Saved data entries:
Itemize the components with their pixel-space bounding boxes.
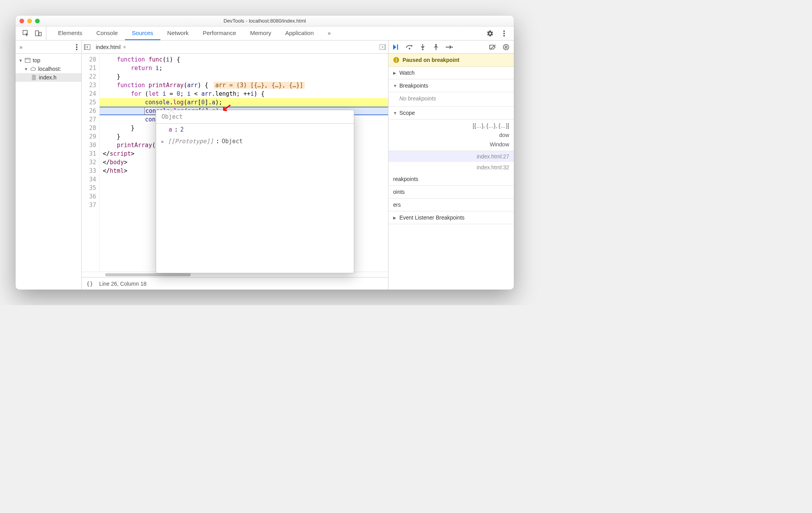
section-scope[interactable]: ▼ Scope	[388, 107, 514, 119]
toggle-navigator-icon[interactable]	[84, 44, 90, 50]
popup-prototype-row[interactable]: ▶ [[Prototype]]: Object	[156, 135, 354, 147]
section-dom-breakpoints[interactable]: oints	[388, 186, 514, 199]
step-icon[interactable]	[445, 43, 453, 51]
popup-proto-value: Object	[221, 138, 243, 145]
tab-network[interactable]: Network	[160, 26, 196, 40]
code-line[interactable]: }	[100, 72, 388, 81]
line-number[interactable]: 23	[83, 81, 96, 90]
callstack-row[interactable]: index.html:32	[388, 162, 514, 173]
navigator-more-icon[interactable]: »	[19, 44, 23, 50]
scope-row[interactable]: Window	[388, 140, 514, 149]
line-number[interactable]: 28	[83, 124, 96, 132]
svg-rect-12	[84, 44, 86, 49]
minimize-window-button[interactable]	[27, 19, 32, 23]
code-line[interactable]: for (let i = 0; i < arr.length; ++i) {	[100, 90, 388, 98]
line-number[interactable]: 31	[83, 149, 96, 158]
svg-rect-29	[396, 58, 397, 59]
code-line[interactable]: function func(i) {	[100, 55, 388, 64]
section-label: reakpoints	[393, 176, 418, 182]
svg-rect-2	[39, 32, 41, 36]
pause-exceptions-icon[interactable]	[502, 43, 510, 51]
line-number[interactable]: 30	[83, 141, 96, 149]
popup-property-row[interactable]: a: 2	[156, 124, 354, 135]
deactivate-breakpoints-icon[interactable]	[489, 43, 497, 51]
inspect-element-icon[interactable]	[22, 29, 30, 38]
popup-prop-value: 2	[180, 126, 184, 133]
code-line[interactable]: console.log(arr[0].a);	[100, 98, 388, 107]
tree-file-index[interactable]: index.h	[16, 73, 81, 82]
line-number[interactable]: 27	[83, 115, 96, 124]
device-toolbar-icon[interactable]	[34, 29, 43, 38]
line-gutter: 202122232425262728293031323334353637	[82, 54, 100, 272]
toggle-debugger-pane-icon[interactable]	[380, 44, 386, 50]
navigator-menu-icon[interactable]	[76, 44, 77, 50]
line-number[interactable]: 24	[83, 90, 96, 98]
tree-top-label: top	[33, 57, 40, 63]
close-window-button[interactable]	[19, 19, 24, 23]
line-number[interactable]: 29	[83, 132, 96, 141]
debugger-pane: Paused on breakpoint ▶ Watch ▼ Breakpoin…	[388, 40, 514, 290]
tab-sources[interactable]: Sources	[125, 26, 160, 40]
line-number[interactable]: 22	[83, 72, 96, 81]
resume-icon[interactable]	[392, 43, 400, 51]
file-tab-index[interactable]: index.html ×	[93, 44, 128, 50]
callstack-row[interactable]: index.html:27	[388, 151, 514, 162]
section-watch[interactable]: ▶ Watch	[388, 67, 514, 79]
tab-application[interactable]: Application	[278, 26, 321, 40]
tree-origin-label: localhost:	[38, 66, 61, 72]
file-tab-bar: index.html ×	[82, 40, 388, 54]
chevron-down-icon: ▼	[19, 58, 23, 63]
scope-label: Scope	[399, 110, 415, 116]
more-tabs-icon[interactable]: »	[321, 26, 338, 40]
step-out-icon[interactable]	[432, 43, 440, 51]
line-number[interactable]: 36	[83, 192, 96, 201]
svg-rect-26	[506, 46, 507, 49]
line-number[interactable]: 34	[83, 175, 96, 184]
devtools-tabstrip: Elements Console Sources Network Perform…	[16, 26, 514, 40]
line-number[interactable]: 37	[83, 201, 96, 209]
tab-performance[interactable]: Performance	[196, 26, 243, 40]
tree-origin[interactable]: ▼ localhost:	[16, 65, 81, 73]
close-tab-icon[interactable]: ×	[123, 44, 126, 50]
code-line[interactable]: return i;	[100, 64, 388, 72]
code-line[interactable]: function printArray(arr) {arr = (3) [{…}…	[100, 81, 388, 90]
line-number[interactable]: 33	[83, 167, 96, 175]
cloud-icon	[30, 66, 36, 72]
step-over-icon[interactable]	[406, 43, 413, 51]
scope-value: Window	[490, 141, 509, 148]
line-number[interactable]: 35	[83, 184, 96, 192]
tab-console[interactable]: Console	[90, 26, 125, 40]
line-number[interactable]: 26	[83, 107, 96, 115]
editor-statusbar: {} Line 26, Column 18	[82, 277, 388, 290]
tab-elements[interactable]: Elements	[51, 26, 90, 40]
scope-row[interactable]: [{…}, {…}, {…}]	[388, 121, 514, 130]
svg-rect-9	[25, 58, 30, 63]
settings-gear-icon[interactable]	[486, 29, 494, 38]
popup-prop-key: a	[169, 126, 172, 133]
devtools-window: DevTools - localhost:8080/index.html Ele…	[16, 16, 514, 290]
section-xhr-breakpoints[interactable]: reakpoints	[388, 173, 514, 186]
line-number[interactable]: 25	[83, 98, 96, 107]
tree-top-frame[interactable]: ▼ top	[16, 56, 81, 65]
tab-memory[interactable]: Memory	[243, 26, 278, 40]
svg-point-3	[503, 30, 505, 32]
zoom-window-button[interactable]	[35, 19, 40, 23]
panel-tabs: Elements Console Sources Network Perform…	[46, 26, 486, 40]
step-into-icon[interactable]	[419, 43, 427, 51]
section-breakpoints[interactable]: ▼ Breakpoints	[388, 79, 514, 92]
cursor-position: Line 26, Column 18	[99, 281, 146, 287]
section-global-listeners[interactable]: ers	[388, 199, 514, 211]
line-number[interactable]: 20	[83, 55, 96, 64]
chevron-right-icon: ▶	[162, 139, 165, 144]
scrollbar-thumb[interactable]	[105, 273, 191, 276]
chevron-down-icon: ▼	[393, 84, 397, 88]
chevron-down-icon: ▼	[24, 67, 28, 71]
section-event-listener-breakpoints[interactable]: ▶ Event Listener Breakpoints	[388, 211, 514, 224]
kebab-menu-icon[interactable]	[500, 29, 508, 38]
line-number[interactable]: 32	[83, 158, 96, 167]
navigator-pane: » ▼ top ▼ localhost:	[16, 40, 82, 290]
breakpoints-label: Breakpoints	[399, 83, 428, 89]
line-number[interactable]: 21	[83, 64, 96, 72]
pretty-print-icon[interactable]: {}	[86, 281, 93, 287]
scope-row[interactable]: dow	[388, 130, 514, 140]
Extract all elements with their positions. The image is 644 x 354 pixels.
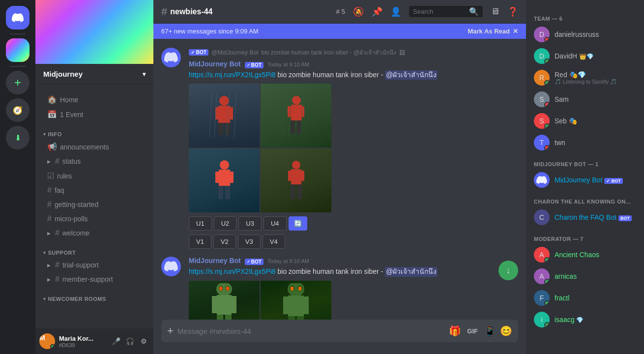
member-status-fractl	[544, 300, 550, 306]
header-search[interactable]: 🔍	[409, 6, 483, 17]
hash-icon-faq: #	[47, 186, 52, 195]
gift-icon[interactable]: 🎁	[449, 325, 461, 337]
channel-micro-polls[interactable]: # micro-polls	[39, 212, 149, 226]
newcomer-category-label: NEWCOMER ROOMS	[48, 296, 106, 302]
inbox-icon[interactable]: 🖥	[491, 6, 499, 17]
svg-rect-44	[303, 296, 309, 314]
channel-announcements[interactable]: 📢 announcements	[39, 140, 149, 154]
discord-home-button[interactable]	[6, 6, 29, 30]
member-info-sam: Sam	[555, 95, 569, 103]
user-status-dot	[50, 344, 55, 349]
notification-mute-icon[interactable]: 🔕	[353, 6, 364, 17]
members-icon[interactable]: 👤	[390, 6, 401, 17]
user-info: Maria Kor... #D639	[59, 335, 106, 348]
mark-as-read-button[interactable]: Mark As Read ✕	[468, 28, 519, 35]
channel-member-support[interactable]: ▸ # member-support	[39, 272, 149, 286]
emoji-icon[interactable]: 😊	[500, 325, 512, 337]
apps-icon[interactable]: 📱	[484, 325, 496, 337]
chat-messages: ✓ BOT @MidJourney Bot bio zombie human t…	[153, 39, 526, 320]
u3-button[interactable]: U3	[238, 216, 262, 231]
support-category[interactable]: ▾ SUPPORT	[35, 248, 153, 258]
member-mj-bot[interactable]: MidJourney Bot ✓ BOT	[530, 169, 640, 191]
member-avatar-mj-bot	[534, 172, 550, 188]
member-seb[interactable]: S Seb 🎭	[530, 110, 640, 132]
midjourney-server-icon[interactable]	[6, 38, 29, 62]
member-info-mj-bot: MidJourney Bot ✓ BOT	[555, 176, 623, 184]
home-nav-item[interactable]: 🏠 Home	[39, 92, 149, 107]
help-icon[interactable]: ❓	[507, 6, 518, 17]
svg-line-9	[234, 93, 236, 138]
svg-rect-43	[283, 296, 289, 314]
v2-button[interactable]: V2	[213, 235, 236, 249]
new-messages-bar[interactable]: 67+ new messages since 9:09 AM Mark As R…	[153, 24, 526, 39]
member-twn[interactable]: T twn	[530, 132, 640, 153]
server-name-bar[interactable]: Midjourney ▾	[35, 64, 153, 85]
u1-button[interactable]: U1	[189, 216, 212, 231]
channel-getting-started[interactable]: # getting-started	[39, 198, 149, 211]
svg-rect-28	[300, 171, 304, 181]
member-fractl[interactable]: F fractl	[530, 287, 640, 309]
newcomer-section: ▾ NEWCOMER ROOMS	[35, 294, 153, 304]
channel-trial-support[interactable]: ▸ # trial-support	[39, 258, 149, 272]
info-category[interactable]: ▾ INFO	[35, 129, 153, 139]
member-status-ancient	[544, 257, 550, 263]
explore-server-button[interactable]: 🧭	[6, 98, 29, 122]
server-name: Midjourney	[43, 70, 83, 78]
member-red[interactable]: R Red 🎭💎 🎵 Listening to Spotify 🎵	[530, 67, 640, 88]
channel-name-header: # newbies-44	[161, 5, 213, 18]
channel-rules[interactable]: ☑ rules	[39, 169, 149, 183]
member-name-seb: Seb 🎭	[555, 117, 577, 125]
search-input[interactable]	[413, 8, 466, 15]
newcomer-arrow: ▾	[43, 296, 46, 301]
pin-icon[interactable]: 📌	[372, 6, 382, 17]
member-danielrussruss[interactable]: D danielrussruss	[530, 24, 640, 45]
hash-icon: #	[55, 157, 59, 166]
add-file-button[interactable]: +	[167, 320, 174, 342]
rainy-figure-4	[261, 148, 331, 212]
channel-faq[interactable]: # faq	[39, 183, 149, 197]
member-ancient-chaos[interactable]: A Ancient Chaos	[530, 244, 640, 266]
server-banner	[35, 0, 153, 64]
event-label: 1 Event	[60, 111, 83, 118]
channel-hash: #	[161, 5, 167, 18]
message-text-1: https://s.mj.run/PX2ILgx5Pi8 bio zombie …	[189, 70, 518, 80]
member-charon[interactable]: C Charon the FAQ Bot BOT	[530, 206, 640, 228]
microphone-button[interactable]: 🎤	[110, 335, 122, 347]
member-avatar-fractl: F	[534, 290, 550, 306]
channel-label: rules	[57, 172, 72, 180]
server-dropdown-icon: ▾	[143, 71, 146, 78]
red-badges: 🎭💎	[569, 71, 586, 79]
scroll-to-bottom-button[interactable]: ↓	[498, 261, 518, 280]
channel-status[interactable]: ▸ # status	[39, 154, 149, 168]
svg-rect-15	[297, 120, 301, 134]
download-button[interactable]: ⬇	[6, 126, 29, 149]
svg-point-39	[219, 287, 222, 291]
member-davidh[interactable]: D DavidH 👑💎	[530, 45, 640, 67]
v1-button[interactable]: V1	[189, 235, 211, 249]
u2-button[interactable]: U2	[214, 216, 237, 231]
v4-button[interactable]: V4	[263, 235, 285, 249]
member-name-fractl: fractl	[555, 294, 569, 302]
member-arnicas[interactable]: A arnicas	[530, 266, 640, 287]
svg-point-49	[291, 287, 293, 291]
message-link-1[interactable]: https://s.mj.run/PX2ILgx5Pi8	[189, 71, 276, 79]
refresh-button[interactable]: 🔄	[289, 216, 307, 231]
headset-button[interactable]: 🎧	[124, 335, 136, 347]
member-sam[interactable]: S Sam	[530, 88, 640, 110]
svg-rect-19	[220, 160, 229, 170]
message-input[interactable]	[177, 322, 445, 341]
event-nav-item[interactable]: 📅 1 Event	[39, 107, 149, 121]
add-server-button[interactable]: +	[6, 71, 29, 94]
settings-button[interactable]: ⚙	[138, 335, 149, 347]
newcomer-category[interactable]: ▾ NEWCOMER ROOMS	[35, 294, 153, 304]
channel-welcome[interactable]: ▸ # welcome	[39, 226, 149, 240]
u4-button[interactable]: U4	[263, 216, 287, 231]
member-isaacg[interactable]: i isaacg 💎	[530, 309, 640, 330]
message-link-2[interactable]: https://s.mj.run/PX2ILgx5Pi8	[189, 267, 276, 275]
member-info-twn: twn	[555, 139, 565, 147]
bot-notification: ✓ BOT @MidJourney Bot bio zombie human t…	[189, 48, 518, 57]
nav-section: 🏠 Home 📅 1 Event	[35, 92, 153, 121]
gif-button[interactable]: GIF	[465, 326, 480, 336]
message-avatar-2	[161, 257, 181, 276]
v3-button[interactable]: V3	[238, 235, 261, 249]
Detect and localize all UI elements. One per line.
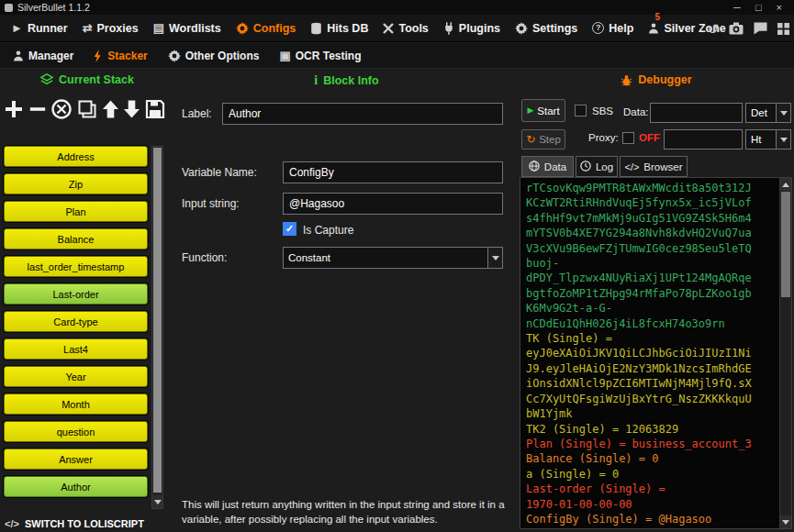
debugger-panel: Debugger ▶ Start SBS Data: Det ↻ Step Pr…: [519, 69, 794, 532]
close-button[interactable]: ×: [777, 3, 782, 13]
stack-block-question[interactable]: question: [4, 421, 148, 442]
variable-name-input[interactable]: [283, 161, 503, 183]
menu-item-hits-db[interactable]: Hits DB: [303, 18, 375, 39]
scroll-down-button[interactable]: [152, 495, 162, 508]
stack-block-answer[interactable]: Answer: [4, 449, 148, 470]
stack-block-author[interactable]: Author: [4, 476, 148, 497]
chevron-up-icon: [782, 183, 789, 187]
data-label: Data:: [623, 106, 649, 117]
tab-browser[interactable]: </>Browser: [620, 156, 688, 177]
menu-item-tools[interactable]: Tools: [375, 18, 435, 39]
sub-menu: ManagerStackerOther Options▣OCR Testing: [0, 43, 794, 69]
save-config-button[interactable]: [145, 99, 165, 119]
app-logo-icon: [5, 4, 13, 12]
menu-item-wordlists[interactable]: ▤Wordlists: [146, 18, 229, 39]
debugger-title: Debugger: [638, 73, 691, 86]
log-line: TK2 (Single) = 12063829: [526, 422, 776, 437]
function-value: Constant: [284, 252, 487, 263]
menu-item-help[interactable]: ?Help: [585, 18, 641, 39]
move-up-button[interactable]: [102, 99, 119, 119]
proxy-checkbox[interactable]: [622, 132, 634, 144]
chevron-down-icon[interactable]: [776, 130, 790, 149]
data-input[interactable]: [650, 103, 743, 123]
stack-block-address[interactable]: Address: [4, 146, 148, 167]
stack-block-zip[interactable]: Zip: [4, 173, 148, 194]
log-line: J9.eyJleHAiOjE2NzY3MDk1NzcsImRhdGE: [526, 361, 776, 376]
titlebar: SilverBullet 1.1.2 ─ □ ×: [0, 0, 794, 15]
minimize-button[interactable]: ─: [733, 3, 741, 13]
tab-log[interactable]: Log: [576, 156, 618, 177]
tab-data[interactable]: Data: [521, 156, 574, 177]
camera-icon[interactable]: [729, 22, 744, 35]
label-input[interactable]: [222, 103, 503, 125]
stack-block-plan[interactable]: Plan: [4, 201, 148, 222]
menu-item-other-options[interactable]: Other Options: [161, 46, 267, 66]
menu-item-label: Stacker: [107, 50, 147, 62]
menu-item-ocr-testing[interactable]: ▣OCR Testing: [272, 46, 368, 66]
stack-scrollbar[interactable]: [151, 146, 163, 509]
stack-panel: Current Stack AddressZipPlanBalancelast_…: [0, 69, 174, 532]
maximize-button[interactable]: □: [755, 3, 762, 13]
stack-block-year[interactable]: Year: [4, 366, 148, 387]
apps-icon[interactable]: [777, 23, 789, 35]
stack-block-card-type[interactable]: Card-type: [4, 311, 148, 332]
is-capture-label: Is Capture: [303, 224, 353, 237]
chat-icon[interactable]: [754, 22, 767, 35]
menu-item-proxies[interactable]: ⇄Proxies: [75, 18, 146, 39]
proxy-type-select[interactable]: Ht: [745, 129, 791, 150]
add-block-button[interactable]: [4, 99, 24, 119]
scroll-up-button[interactable]: [780, 178, 791, 191]
log-line: K6Mv9G2t-a-G-: [526, 301, 776, 316]
stack-block-last-order[interactable]: Last-order: [4, 283, 148, 305]
menu-item-configs[interactable]: Configs: [229, 18, 304, 39]
stack-block-last4[interactable]: Last4: [4, 338, 148, 360]
save-icon: [145, 99, 165, 119]
is-capture-checkbox[interactable]: [283, 222, 296, 236]
proxy-input[interactable]: [664, 129, 743, 150]
scroll-down-button[interactable]: [780, 515, 791, 528]
menu-item-settings[interactable]: Settings: [508, 18, 585, 39]
proxy-label: Proxy:: [588, 132, 619, 143]
log-line: nCDdEu1QhH026j4iL8fcxH74o3o9rn: [526, 316, 776, 331]
menu-item-label: Configs: [253, 22, 296, 35]
log-line: Last-order (Single) =: [526, 482, 776, 496]
sbs-checkbox[interactable]: [575, 105, 587, 116]
menu-item-plugins[interactable]: Plugins: [436, 18, 508, 39]
gear-icon: [168, 50, 181, 62]
wordlist-type-select[interactable]: Det: [745, 103, 791, 123]
disable-block-button[interactable]: [50, 98, 73, 120]
chevron-down-icon: [154, 500, 162, 504]
tab-label: Log: [596, 161, 613, 172]
scrollbar-thumb[interactable]: [153, 148, 162, 493]
menu-item-manager[interactable]: Manager: [6, 46, 81, 66]
chevron-down-icon[interactable]: [487, 248, 502, 268]
clone-block-button[interactable]: [77, 99, 97, 119]
step-button[interactable]: ↻ Step: [521, 129, 565, 150]
input-string-input[interactable]: [283, 193, 503, 215]
menu-item-stacker[interactable]: Stacker: [86, 46, 154, 66]
menu-right-icons: ↺: [707, 15, 789, 42]
stack-icon: [40, 73, 53, 86]
menu-item-label: Settings: [532, 22, 577, 35]
menu-item-runner[interactable]: ►Runner: [4, 18, 75, 39]
history-icon[interactable]: ↺: [707, 22, 719, 36]
remove-block-button[interactable]: [28, 99, 47, 119]
switch-to-loliscript-button[interactable]: </> SWITCH TO LOLISCRIPT: [5, 518, 144, 529]
stack-block-month[interactable]: Month: [4, 393, 148, 415]
stack-block-balance[interactable]: Balance: [4, 228, 148, 249]
log-line: ConfigBy (Single) = @Hagasoo: [526, 512, 776, 526]
scrollbar-thumb[interactable]: [781, 192, 790, 297]
log-scrollbar[interactable]: [779, 178, 791, 528]
log-line: a (Single) = 0: [526, 467, 776, 482]
tab-label: Data: [544, 161, 566, 172]
gear-icon: [236, 22, 249, 35]
clock-icon: [580, 161, 591, 173]
start-button[interactable]: ▶ Start: [521, 99, 565, 122]
log-line: bW1Yjmk: [526, 406, 776, 421]
stack-block-last-order-timestamp[interactable]: last_order_timestamp: [4, 256, 148, 277]
chevron-down-icon[interactable]: [776, 104, 790, 122]
move-down-button[interactable]: [123, 99, 140, 119]
log-line: s4fhHf9vt7mMkMj9uGIg51VG9Z4Sk5H6m4: [526, 211, 776, 226]
function-select[interactable]: Constant: [283, 247, 503, 269]
proxies-icon: ⇄: [83, 22, 93, 34]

### WHAT THE TASK REQUIRES
Scan the records above for the word "thumb" and return every line where it occurs.

### RESULT
scrollbar-thumb[interactable]	[105, 273, 191, 276]
scrollbar-thumb[interactable]: [153, 148, 162, 493]
scrollbar-thumb[interactable]: [781, 192, 790, 297]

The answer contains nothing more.